Dalam proses pembuatan bokashi, pupuk kandang kotoran sapi secara alami akan mengalami pembusukan atau penguraian oleh mikroba atau jasad renik seperti bakteri, jamur, dan sebagainya. Pada proses penguraian dibutuhkan kondisi lingkungan yang optimal dan sesuai agar semakin cepat atau semakin baik mutu bokashinya. Kondisi yang dibutuhkan seperti ketersediannya nutrisi kelembaban yang tepat atau udara yang cukup. Proses pembuatan bokashi akan dimulai saat bahan-bahan yang dibutuhkan bercampur. Proses pembuatan bokashi secara sederhana terbagi menjadi dua tahap. Yaitu, tahap aktif dan tahap pematangan. Pada tahap awal pembuatan bokashi, oksigen dan senyawa yang mudah terurai akan di gunakan oleh mikroba mesofilik. Suhu akan meningkat dengan cepat hingga 50 – 70OC. Begitu juga dengan peningkatan pH kompos. Mikroba yang aktif pada tahap pertama ini adalah mikroba termofilik, yaitu mikroba yang aktif di suhu yang tinggi.
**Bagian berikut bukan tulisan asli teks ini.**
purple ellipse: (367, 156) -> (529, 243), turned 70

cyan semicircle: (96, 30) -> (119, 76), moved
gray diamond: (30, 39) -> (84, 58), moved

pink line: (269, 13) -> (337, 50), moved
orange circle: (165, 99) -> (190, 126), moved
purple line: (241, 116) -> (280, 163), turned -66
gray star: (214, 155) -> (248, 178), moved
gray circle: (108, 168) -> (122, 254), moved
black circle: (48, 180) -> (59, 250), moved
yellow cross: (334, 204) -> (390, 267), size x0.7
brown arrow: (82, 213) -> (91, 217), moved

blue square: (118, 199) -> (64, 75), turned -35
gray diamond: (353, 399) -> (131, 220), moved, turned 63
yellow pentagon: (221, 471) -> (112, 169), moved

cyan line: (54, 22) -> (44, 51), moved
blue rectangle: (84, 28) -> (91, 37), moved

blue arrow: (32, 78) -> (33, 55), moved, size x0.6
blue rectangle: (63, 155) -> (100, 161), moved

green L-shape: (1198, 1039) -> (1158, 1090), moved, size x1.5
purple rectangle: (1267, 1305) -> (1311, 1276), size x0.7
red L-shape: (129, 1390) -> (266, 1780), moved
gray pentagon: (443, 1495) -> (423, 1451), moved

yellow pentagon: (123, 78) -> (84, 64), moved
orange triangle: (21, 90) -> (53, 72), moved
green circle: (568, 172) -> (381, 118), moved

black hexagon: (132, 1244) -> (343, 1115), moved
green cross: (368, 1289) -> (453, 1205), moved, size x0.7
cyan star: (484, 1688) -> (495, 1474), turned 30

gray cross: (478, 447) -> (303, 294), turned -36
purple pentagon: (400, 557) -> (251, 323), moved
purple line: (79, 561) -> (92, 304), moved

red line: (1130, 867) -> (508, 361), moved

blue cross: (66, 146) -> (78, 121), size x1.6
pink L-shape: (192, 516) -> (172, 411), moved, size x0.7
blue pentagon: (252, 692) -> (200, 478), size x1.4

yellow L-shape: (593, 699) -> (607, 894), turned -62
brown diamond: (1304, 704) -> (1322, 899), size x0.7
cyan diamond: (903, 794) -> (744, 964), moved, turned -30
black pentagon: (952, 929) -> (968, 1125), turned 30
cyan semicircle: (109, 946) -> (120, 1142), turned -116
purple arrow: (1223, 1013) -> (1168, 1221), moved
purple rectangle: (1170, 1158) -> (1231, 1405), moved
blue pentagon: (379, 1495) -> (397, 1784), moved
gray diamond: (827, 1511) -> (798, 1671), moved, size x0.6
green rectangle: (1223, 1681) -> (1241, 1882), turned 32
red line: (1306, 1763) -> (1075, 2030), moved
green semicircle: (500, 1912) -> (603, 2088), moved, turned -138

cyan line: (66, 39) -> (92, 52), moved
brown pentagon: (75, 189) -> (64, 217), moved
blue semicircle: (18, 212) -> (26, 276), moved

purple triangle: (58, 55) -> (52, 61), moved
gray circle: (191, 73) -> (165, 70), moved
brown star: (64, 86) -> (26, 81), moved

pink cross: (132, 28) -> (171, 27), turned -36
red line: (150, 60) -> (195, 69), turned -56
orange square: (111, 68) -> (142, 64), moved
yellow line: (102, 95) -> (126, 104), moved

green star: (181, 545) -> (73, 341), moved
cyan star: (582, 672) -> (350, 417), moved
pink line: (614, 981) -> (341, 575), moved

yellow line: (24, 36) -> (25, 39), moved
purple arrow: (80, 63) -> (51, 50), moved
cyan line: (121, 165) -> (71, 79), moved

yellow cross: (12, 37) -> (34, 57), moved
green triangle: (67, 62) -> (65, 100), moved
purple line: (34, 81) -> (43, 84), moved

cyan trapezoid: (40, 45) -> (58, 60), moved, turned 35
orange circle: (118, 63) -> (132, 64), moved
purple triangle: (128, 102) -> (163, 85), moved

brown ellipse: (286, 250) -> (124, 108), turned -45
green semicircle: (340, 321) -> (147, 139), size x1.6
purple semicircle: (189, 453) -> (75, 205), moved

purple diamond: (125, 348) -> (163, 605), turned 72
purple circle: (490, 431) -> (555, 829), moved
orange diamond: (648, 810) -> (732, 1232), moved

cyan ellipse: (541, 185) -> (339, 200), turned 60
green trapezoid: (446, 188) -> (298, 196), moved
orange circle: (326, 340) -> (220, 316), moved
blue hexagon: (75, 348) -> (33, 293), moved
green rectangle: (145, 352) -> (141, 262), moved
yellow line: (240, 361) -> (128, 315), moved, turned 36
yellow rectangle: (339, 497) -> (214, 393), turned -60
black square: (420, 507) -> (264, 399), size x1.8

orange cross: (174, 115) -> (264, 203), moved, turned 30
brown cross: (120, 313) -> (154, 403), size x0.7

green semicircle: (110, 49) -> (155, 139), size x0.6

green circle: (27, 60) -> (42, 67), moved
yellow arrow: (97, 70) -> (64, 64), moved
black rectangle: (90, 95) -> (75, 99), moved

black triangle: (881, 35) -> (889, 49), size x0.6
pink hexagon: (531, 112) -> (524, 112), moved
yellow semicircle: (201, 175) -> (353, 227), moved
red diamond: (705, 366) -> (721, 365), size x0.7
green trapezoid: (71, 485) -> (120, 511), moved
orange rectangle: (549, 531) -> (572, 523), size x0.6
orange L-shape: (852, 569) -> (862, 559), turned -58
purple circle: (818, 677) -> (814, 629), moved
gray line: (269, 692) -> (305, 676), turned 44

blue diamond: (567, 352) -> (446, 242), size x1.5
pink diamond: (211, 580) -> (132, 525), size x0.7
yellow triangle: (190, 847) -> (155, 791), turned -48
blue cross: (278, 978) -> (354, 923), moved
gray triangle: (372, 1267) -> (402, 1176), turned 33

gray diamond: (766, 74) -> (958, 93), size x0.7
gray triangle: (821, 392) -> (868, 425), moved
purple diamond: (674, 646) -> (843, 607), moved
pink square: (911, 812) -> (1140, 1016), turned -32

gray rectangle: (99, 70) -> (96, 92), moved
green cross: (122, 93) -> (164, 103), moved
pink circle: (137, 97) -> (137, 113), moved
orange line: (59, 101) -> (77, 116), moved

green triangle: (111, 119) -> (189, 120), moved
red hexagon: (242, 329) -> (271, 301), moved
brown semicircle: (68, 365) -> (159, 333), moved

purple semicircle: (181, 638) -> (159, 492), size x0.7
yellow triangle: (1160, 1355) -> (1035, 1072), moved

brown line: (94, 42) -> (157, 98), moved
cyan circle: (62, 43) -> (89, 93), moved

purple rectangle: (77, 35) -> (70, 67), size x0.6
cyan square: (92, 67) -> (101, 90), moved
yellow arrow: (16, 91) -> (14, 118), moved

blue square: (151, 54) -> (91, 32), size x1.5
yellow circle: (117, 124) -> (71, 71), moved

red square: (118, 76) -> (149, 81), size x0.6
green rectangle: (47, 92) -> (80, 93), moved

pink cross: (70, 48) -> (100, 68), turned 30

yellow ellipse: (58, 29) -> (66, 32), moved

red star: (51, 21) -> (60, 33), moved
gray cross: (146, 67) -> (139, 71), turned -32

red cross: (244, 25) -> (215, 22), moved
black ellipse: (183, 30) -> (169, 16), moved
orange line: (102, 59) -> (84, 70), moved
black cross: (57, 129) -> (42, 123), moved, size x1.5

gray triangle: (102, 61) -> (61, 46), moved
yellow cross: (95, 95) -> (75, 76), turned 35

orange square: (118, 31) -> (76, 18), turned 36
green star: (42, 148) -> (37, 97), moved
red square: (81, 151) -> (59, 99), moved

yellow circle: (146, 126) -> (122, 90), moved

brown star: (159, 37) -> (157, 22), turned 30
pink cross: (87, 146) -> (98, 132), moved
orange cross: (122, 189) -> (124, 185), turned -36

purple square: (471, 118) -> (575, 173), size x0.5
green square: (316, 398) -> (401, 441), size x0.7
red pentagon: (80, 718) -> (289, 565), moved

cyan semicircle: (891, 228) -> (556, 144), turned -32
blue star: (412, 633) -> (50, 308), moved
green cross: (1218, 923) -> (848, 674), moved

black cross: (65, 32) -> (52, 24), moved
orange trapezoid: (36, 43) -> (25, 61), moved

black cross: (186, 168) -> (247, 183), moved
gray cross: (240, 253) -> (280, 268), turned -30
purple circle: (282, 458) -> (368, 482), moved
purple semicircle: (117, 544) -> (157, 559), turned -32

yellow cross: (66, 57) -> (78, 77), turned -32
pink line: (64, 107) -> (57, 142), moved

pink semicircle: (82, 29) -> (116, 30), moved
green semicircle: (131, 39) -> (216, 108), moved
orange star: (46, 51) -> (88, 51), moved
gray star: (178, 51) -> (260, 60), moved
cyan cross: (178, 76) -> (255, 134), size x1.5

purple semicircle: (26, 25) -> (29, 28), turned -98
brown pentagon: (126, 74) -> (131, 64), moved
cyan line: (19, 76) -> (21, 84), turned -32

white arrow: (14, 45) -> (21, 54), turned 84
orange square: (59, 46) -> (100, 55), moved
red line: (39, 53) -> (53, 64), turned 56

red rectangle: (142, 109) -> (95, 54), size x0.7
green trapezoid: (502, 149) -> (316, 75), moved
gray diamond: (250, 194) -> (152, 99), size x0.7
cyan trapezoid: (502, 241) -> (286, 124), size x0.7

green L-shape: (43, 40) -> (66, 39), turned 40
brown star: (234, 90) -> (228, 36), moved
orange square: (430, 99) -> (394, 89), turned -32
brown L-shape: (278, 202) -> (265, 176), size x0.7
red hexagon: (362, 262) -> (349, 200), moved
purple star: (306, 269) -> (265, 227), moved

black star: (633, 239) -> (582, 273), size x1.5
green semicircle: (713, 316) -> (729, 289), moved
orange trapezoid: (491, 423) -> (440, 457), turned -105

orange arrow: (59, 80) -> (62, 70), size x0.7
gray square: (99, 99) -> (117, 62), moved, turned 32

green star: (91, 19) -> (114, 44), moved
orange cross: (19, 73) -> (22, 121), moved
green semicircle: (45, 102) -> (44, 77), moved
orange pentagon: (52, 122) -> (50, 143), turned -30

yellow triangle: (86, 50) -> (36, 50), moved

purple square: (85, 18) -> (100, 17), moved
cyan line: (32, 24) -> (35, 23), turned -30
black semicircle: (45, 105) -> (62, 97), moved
Mikroba dengan memanfaatkan oksigen akan menguraikan bahan-bahan atau senyawa. Setelah sebagian besar bahan atau senyawa terurai perlahan-lahan suhu akan turun. Dan dilanjutkan tahap pematangan, yaitu pembentukan kompleks liat humus dan pengurangan bobot sebanyak 30%-40% dari bobot awal.
Nilai bokashi pupuk kandang kotoran sapi tidak hanya ditentukan berdasarkan pasokan bahan organik tetapi besarnya pasokan nitrogen. Nitrogen yang dilepaskan oleh aktivitas mikroorganisme kemudian dimanfaatkan oleh tanaman. Bokashi pupuk kandang kotoran sapi mempunyai pengaruh yang baik terhadap sifat fisik dan kimia tanah. Penggunaan bokashi pupuk kandang kotoran sapi untuk mempertahankan kesuburan tanah merupakan bentuk praktek pertanian organik. Penggunaan bokashi pupuk kandang kotoran sapi yang dipadukan dengan pupuk kimia, kapur pertanian dan tanaman legum serta didukung pengolahan tanah yang baik mampu pengendalian gulma dan praktek pertanian yang lain akan berdampak baik bagi pengembangan pertanian terutama pengembangan pertanian organik.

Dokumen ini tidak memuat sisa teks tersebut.